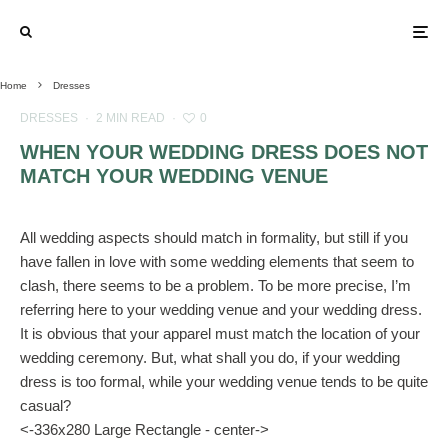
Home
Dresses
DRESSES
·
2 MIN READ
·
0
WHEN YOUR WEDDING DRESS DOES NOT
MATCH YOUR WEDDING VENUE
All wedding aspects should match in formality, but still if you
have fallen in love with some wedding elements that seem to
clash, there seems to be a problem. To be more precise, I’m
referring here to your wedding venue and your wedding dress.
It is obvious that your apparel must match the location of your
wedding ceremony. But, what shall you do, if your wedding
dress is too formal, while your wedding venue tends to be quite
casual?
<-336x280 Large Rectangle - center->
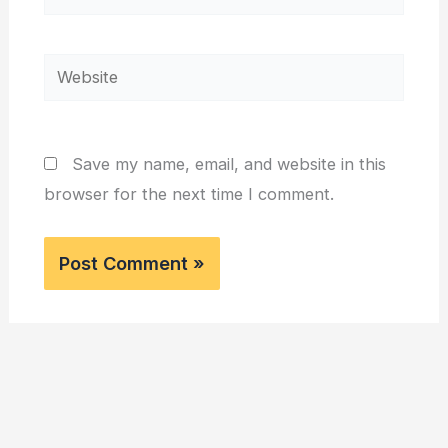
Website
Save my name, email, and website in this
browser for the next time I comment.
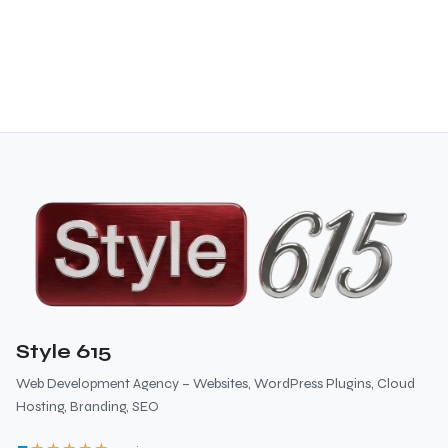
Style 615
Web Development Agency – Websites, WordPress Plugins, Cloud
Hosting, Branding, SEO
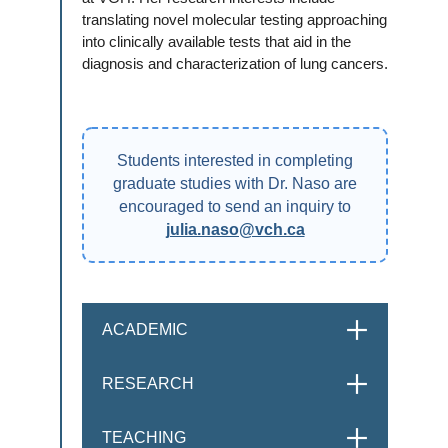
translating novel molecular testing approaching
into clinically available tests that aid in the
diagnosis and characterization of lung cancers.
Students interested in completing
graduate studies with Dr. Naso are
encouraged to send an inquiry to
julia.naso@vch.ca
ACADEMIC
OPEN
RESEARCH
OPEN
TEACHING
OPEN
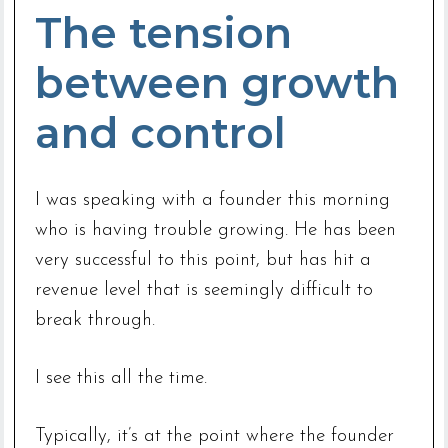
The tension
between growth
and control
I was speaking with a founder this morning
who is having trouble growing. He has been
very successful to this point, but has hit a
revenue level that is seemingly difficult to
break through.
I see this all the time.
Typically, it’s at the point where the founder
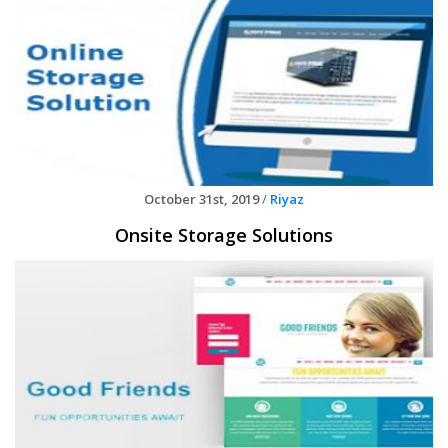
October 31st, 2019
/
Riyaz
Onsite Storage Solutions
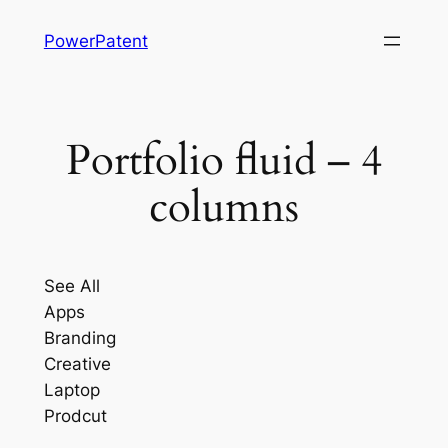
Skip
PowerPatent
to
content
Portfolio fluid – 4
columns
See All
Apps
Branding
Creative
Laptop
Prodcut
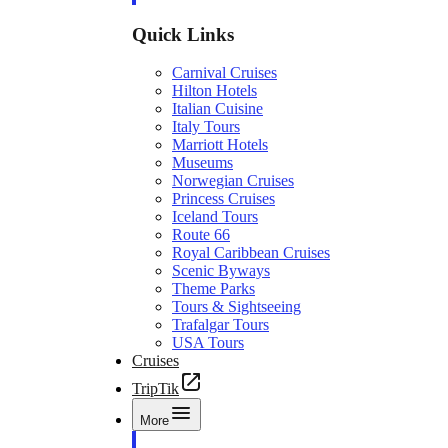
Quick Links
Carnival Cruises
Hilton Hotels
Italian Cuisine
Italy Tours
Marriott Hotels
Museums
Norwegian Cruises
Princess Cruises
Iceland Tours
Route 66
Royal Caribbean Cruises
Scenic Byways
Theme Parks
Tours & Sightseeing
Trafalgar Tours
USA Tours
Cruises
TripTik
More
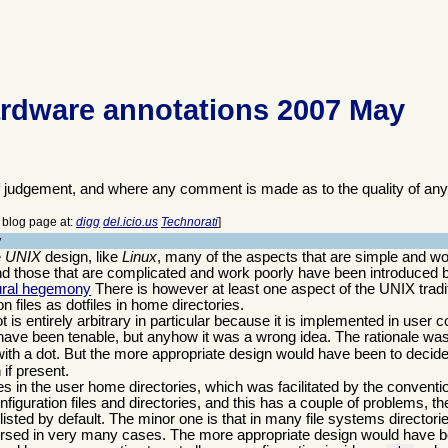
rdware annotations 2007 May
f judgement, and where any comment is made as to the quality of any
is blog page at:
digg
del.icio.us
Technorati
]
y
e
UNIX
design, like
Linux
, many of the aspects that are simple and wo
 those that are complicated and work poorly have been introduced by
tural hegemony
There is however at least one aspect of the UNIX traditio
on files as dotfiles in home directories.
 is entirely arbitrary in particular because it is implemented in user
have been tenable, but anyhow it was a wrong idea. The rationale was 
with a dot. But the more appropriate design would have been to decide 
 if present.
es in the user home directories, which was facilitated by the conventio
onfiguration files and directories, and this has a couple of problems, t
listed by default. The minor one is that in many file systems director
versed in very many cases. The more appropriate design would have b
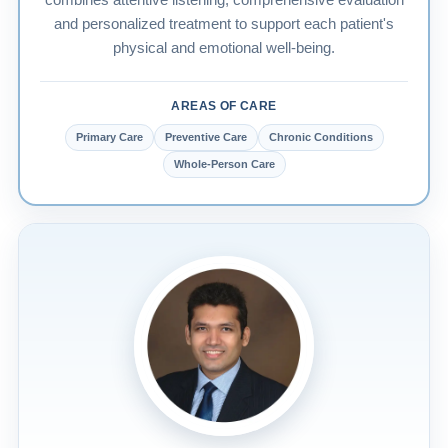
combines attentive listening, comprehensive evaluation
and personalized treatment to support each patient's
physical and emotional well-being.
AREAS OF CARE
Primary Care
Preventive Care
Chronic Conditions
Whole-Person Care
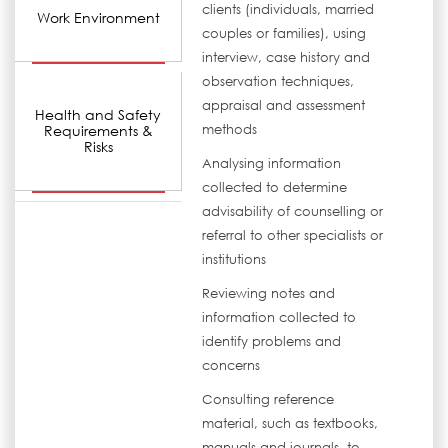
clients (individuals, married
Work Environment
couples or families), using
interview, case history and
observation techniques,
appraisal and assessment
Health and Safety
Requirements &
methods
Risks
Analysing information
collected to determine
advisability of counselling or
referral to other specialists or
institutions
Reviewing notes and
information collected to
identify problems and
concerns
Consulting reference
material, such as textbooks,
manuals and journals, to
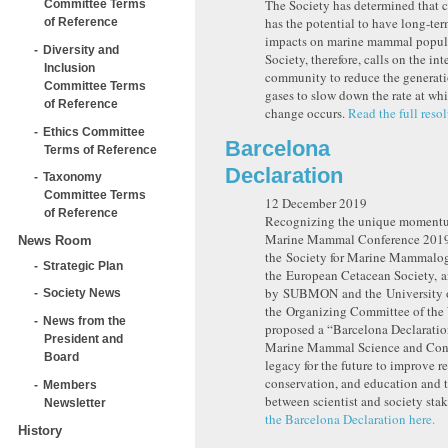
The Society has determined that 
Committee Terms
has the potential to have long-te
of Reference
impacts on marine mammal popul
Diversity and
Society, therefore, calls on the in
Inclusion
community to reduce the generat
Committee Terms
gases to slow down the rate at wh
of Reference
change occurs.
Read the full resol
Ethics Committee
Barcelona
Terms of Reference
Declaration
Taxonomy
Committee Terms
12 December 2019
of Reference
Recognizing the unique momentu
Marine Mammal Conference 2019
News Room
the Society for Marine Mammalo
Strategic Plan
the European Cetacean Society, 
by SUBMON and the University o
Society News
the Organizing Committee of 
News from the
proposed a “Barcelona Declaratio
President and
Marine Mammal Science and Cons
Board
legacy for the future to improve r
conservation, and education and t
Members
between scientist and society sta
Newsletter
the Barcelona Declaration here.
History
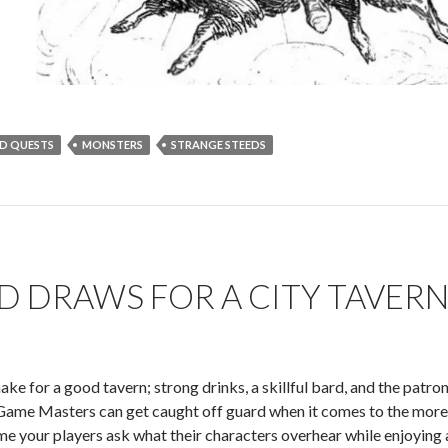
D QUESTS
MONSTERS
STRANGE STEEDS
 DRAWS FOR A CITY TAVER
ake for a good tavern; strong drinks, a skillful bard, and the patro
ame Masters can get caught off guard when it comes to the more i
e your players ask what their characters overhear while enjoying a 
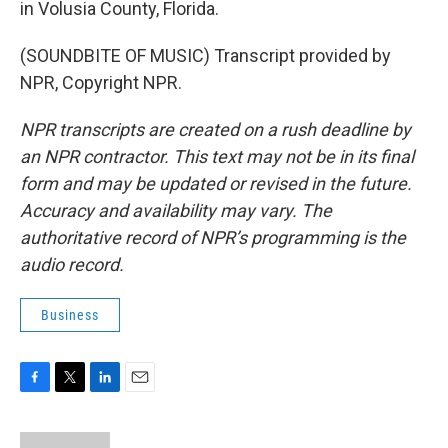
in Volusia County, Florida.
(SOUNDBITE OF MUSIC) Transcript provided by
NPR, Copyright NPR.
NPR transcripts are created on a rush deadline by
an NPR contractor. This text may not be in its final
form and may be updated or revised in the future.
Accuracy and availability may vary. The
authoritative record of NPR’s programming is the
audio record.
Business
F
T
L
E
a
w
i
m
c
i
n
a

******

**PROBLEM STATEMENT**
Leave out the pictures and repeat the remaining data exactly.

**PROBLEM SOLUTION**
Home
Dresses
DRESSES
·
2 MIN READ
·
0
WHEN YOUR WEDDING DRESS DOES NOT
MATCH YOUR WEDDING VENUE
All wedding aspects should match in formality, but still if you
have fallen in love with some wedding elements that seem to
clash, there seems to be a problem. To be more precise, I’m
referring here to your wedding venue and your wedding dress.
It is obvious that your apparel must match the location of your
wedding ceremony. But, what shall you do, if your wedding
dress is too formal, while your wedding venue tends to be quite
casual?
<-336x280 Large Rectangle - center->
Website
Save my name, email, and website in this
browser for the next time I comment.
Style 615
Web Development Agency – Websites, WordPress Plugins, Cloud
Hosting, Branding, SEO
translating novel molecular testing approaching
into clinically available tests that aid in the
diagnosis and characterization of lung cancers.
Students interested in completing
graduate studies with Dr. Naso are
encouraged to send an inquiry to
julia.naso@vch.ca
ACADEMIC
OPEN
RESEARCH
OPEN
TEACHING
OPEN
The tension
between growth
and control
I was speaking with a founder this morning
who is having trouble growing. He has been
very successful to this point, but has hit a
revenue level that is seemingly difficult to
break through.
I see this all the time.
Typically, it’s at the point where the founder
October 31st, 2019
/
Riyaz
Onsite Storage Solutions
Skip
PowerPatent
to
content
Portfolio fluid – 4
columns
See All
Apps
Branding
Creative
Laptop
Prodcut
Quick Links
Carnival Cruises
Hilton Hotels
Italian Cuisine
Italy Tours
Marriott Hotels
Museums
Norwegian Cruises
Princess Cruises
Iceland Tours
Route 66
Royal Caribbean Cruises
Scenic Byways
Theme Parks
Tours & Sightseeing
Trafalgar Tours
USA Tours
Cruises
TripTik
More
rdware annotations 2007 May
f judgement, and where any comment is made as to the quality of any
is blog page at:
digg
del.icio.us
Technorati
]
y
e
UNIX
design, like
Linux
, many of the aspects that are simple and wo
 those that are complicated and work poorly have been introduced by
tural hegemony
There is however at least one aspect of the UNIX traditio
on files as dotfiles in home directories.
 is entirely arbitrary in particular because it is implemented in user
have been tenable, but anyhow it was a wrong idea. The rationale was 
with a dot. But the more appropriate design would have been to decide 
 if present.
es in the user home directories, which was facilitated by the conventio
onfiguration files and directories, and this has a couple of problems, t
listed by default. The minor one is that in many file systems director
versed in very many cases. The more appropriate design would have b
combines attentive listening, comprehensive evaluation
and personalized treatment to support each patient's
physical and emotional well-being.
AREAS OF CARE
Primary Care
Preventive Care
Chronic Conditions
Whole-Person Care
clients (individuals, married
Work Environment
couples or families), using
interview, case history and
observation techniques,
appraisal and assessment
Health and Safety
Requirements &
methods
Risks
Analysing information
collected to determine
advisability of counselling or
referral to other specialists or
institutions
Reviewing notes and
information collected to
identify problems and
concerns
Consulting reference
material, such as textbooks,
manuals and journals, to
The Society has determined that 
Committee Terms
has the potential to have long-te
of Reference
impacts on marine mammal popul
Diversity and
Society, therefore, calls on the in
Inclusion
community to reduce the generat
Committee Terms
gases to slow down the rate at wh
of Reference
change occurs.
Read the full resol
Ethics Committee
Barcelona
Terms of Reference
Declaration
Taxonomy
Committee Terms
12 December 2019
of Reference
Recognizing the unique momentu
Marine Mammal Conference 2019
News Room
the Society for Marine Mammalo
Strategic Plan
the European Cetacean Society, 
by SUBMON and the University o
Society News
the Organizing Committee of 
News from the
proposed a “Barcelona Declaratio
President and
Marine Mammal Science and Cons
Board
legacy for the future to improve r
conservation, and education and t
Members
between scientist and society sta
Newsletter
the Barcelona Declaration here.
History
D QUESTS
MONSTERS
STRANGE STEEDS
 DRAWS FOR A CITY TAVER
ake for a good tavern; strong drinks, a skillful bard, and the patro
ame Masters can get caught off guard when it comes to the more i
e your players ask what their characters overhear while enjoying a 
in Volusia County, Florida.
(SOUNDBITE OF MUSIC) Transcript provided by
NPR, Copyright NPR.
NPR transcripts are created on a rush deadline by
an NPR contractor. This text may not be in its final
form and may be updated or revised in the future.
Accuracy and availability may vary. The
authoritative record of NPR’s programming is the
audio record.
Business
F
T
L
E
a
w
i
m
c
i
n
a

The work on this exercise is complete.